Tuesday, January 13, 2009

On divisiveness: the Spirit brings us together ... but we pull ourselves apart.

"Working to bring people together is a sacred responsibility for all of us. But sometimes some people just seem to have a knack for pulling or pushing other people apart, by:

Starting meaningless or trivial arguments.
Spreading gossip and lies.
Judging and condemning.
Creating cliques.
Holding grudges.
Backstabbing.
Deliberately undermining those in authority.
Pitting one person or group off against another.
Lying and/or manipulating.
Over-committing and under-delivering.
Consistently not being true to one's word.
Pontificating or over-proselytizing.
Setting up rules in order to create social barriers.
Being a racist or sexist or elitist.
Barking out orders and demanding obedience.
Using principles (or even 'righteous' anger) as an excuse to cut off contact.
Personalizing a political dispute.
Raising the stakes in disputes.
Having an 'I win, you lose' attitude.
Acting seemingly unaware or unconcerned about how one's behavior affects others.

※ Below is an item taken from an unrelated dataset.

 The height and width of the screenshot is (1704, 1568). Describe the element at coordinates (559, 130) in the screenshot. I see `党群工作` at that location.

The tighter the group is, the worse such divisiveness can get (the Enemy loves when things start to feel really good and right among a small group of "us who get it" vs. "them who don't"). It starts to feel like combat. In many churches, this is what church life is like -- just ask the steady stream of once-active Christians who walk away in disgust. These people have been burned by the world, so they turn to the church as their burn unit, but instead of being healed they get torched with a flamethrower.

Jesus gave us a better way. He taught us to love one another with God's love - to love each other like the Perfect Father. Paul laid out the vision when he wrote about "spiritual gifts:" they are to be used to build each other up and to build all of us up as a whole. Paul also wrote about peacemaking and having a ministry of reconciliation. The Christian faith is full of struggles and terrible conflict, but also full of great healing and strengthening, powerful conflict resolution and life transformation, miraculous redemption , nourishment, hope, and growth. Have you gotten the message? In your church, community, or organization, can you take it on and claim your responsibility to 'be' a healing balm for others, 'be' the reconciling light in conflict, 'be' a stand for all members of the Body coming back together in love and understanding?

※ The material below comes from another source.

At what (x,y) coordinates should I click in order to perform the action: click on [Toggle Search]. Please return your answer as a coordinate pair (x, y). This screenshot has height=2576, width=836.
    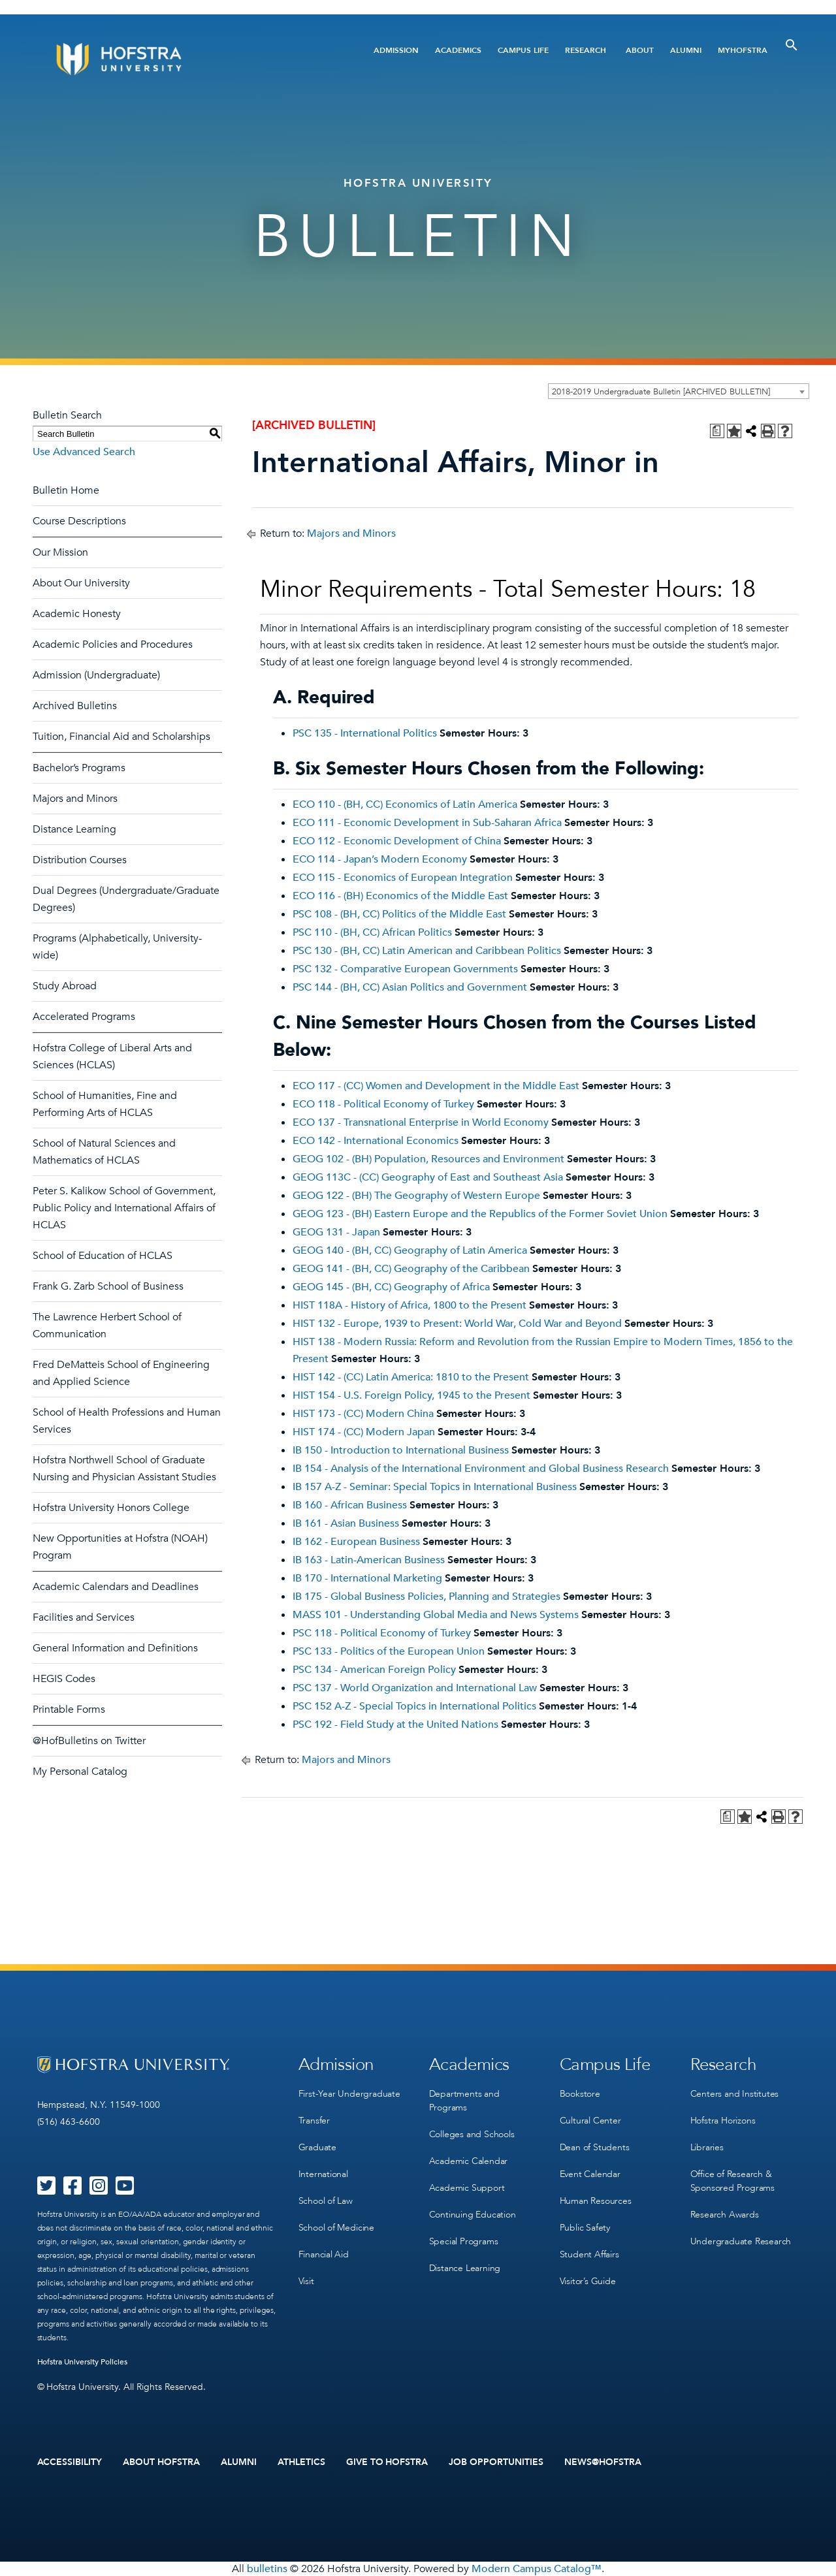
    Looking at the image, I should click on (791, 45).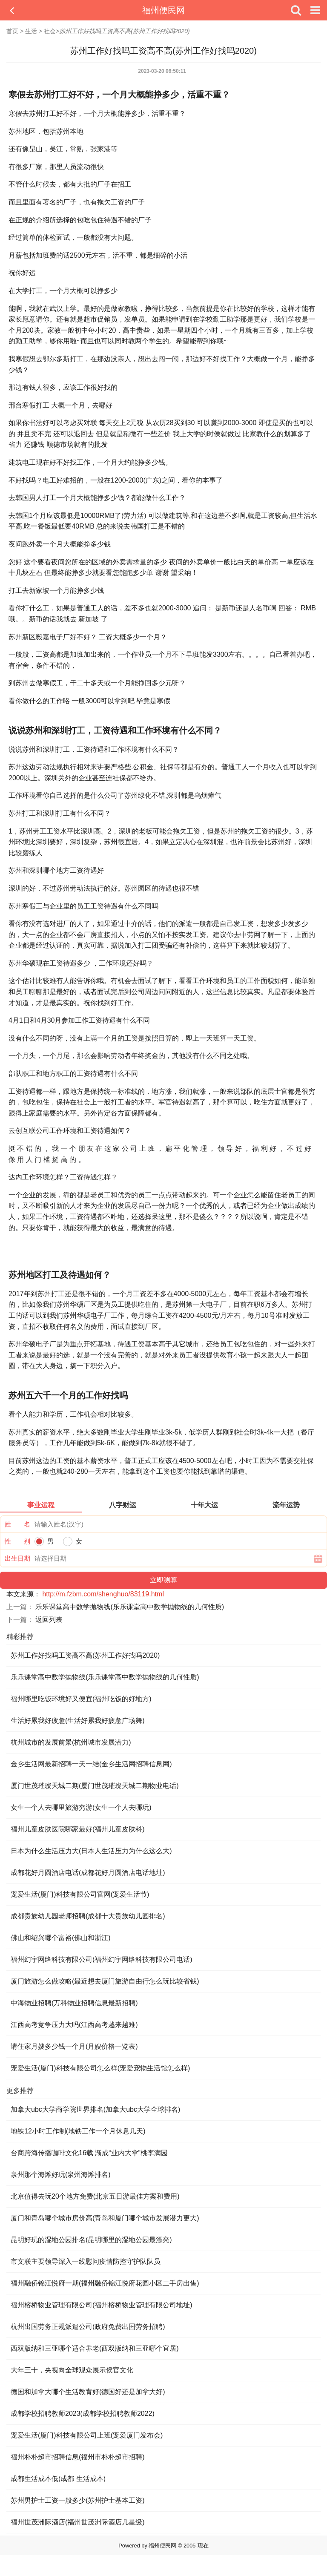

"Despise no one, and carp not at anything; for there is no one who does not have their hour, and there is no thing that does not have its place." -- "Ethics Of the Fathers," 4,3

-- Robert Longman, Jr.


A timely piece, as it relates to business, church, family, and any organization in which people are trying to "make things work" together. Here's an invitation to let God work in us, vs. make us work for Him. People are entitled to their feelings, always, as long as they remember that feelings are "feelings" - irrational and not always understandable - and not "truth." As I've shared before, one's feelings tend to emerge naturally out of one's paradigms - one's beliefs about themselves and the world - so if you want to feel differently under any circumstance, you need only choose to believe differently. And as you might recall from last week's entry on family work:


"We are always 100% responsible for our own actions, thoughts, and words, even if they're performed, thought, or said in direct response to circumstances and people for which and for whom we are not responsible."

-- Allan Massie

There is no wiggling out of what I think, say, or do, ever, under any circumstances. I know what's right, in my heart and through my deepest intuition, always, and I can sometimes find that awareness temporarily over-ridden by some intense emotion (usually fear), but if I keep my finger on my own "pause button" I can stop in any moment and reflect, and then fully own the unique nature of my very human and "patterned" melodrama and my own responsibility for what I think, say, or do in the next moment. And the best sign of my spiritual maturity is how consistently and effectively I manage my very intellectual "self-made self" while God works in me (cultivating and refining the amazing "me" who He made), and then works through me (and others He chose to surround me with for my benefit) in the magnificent unfolding of His design.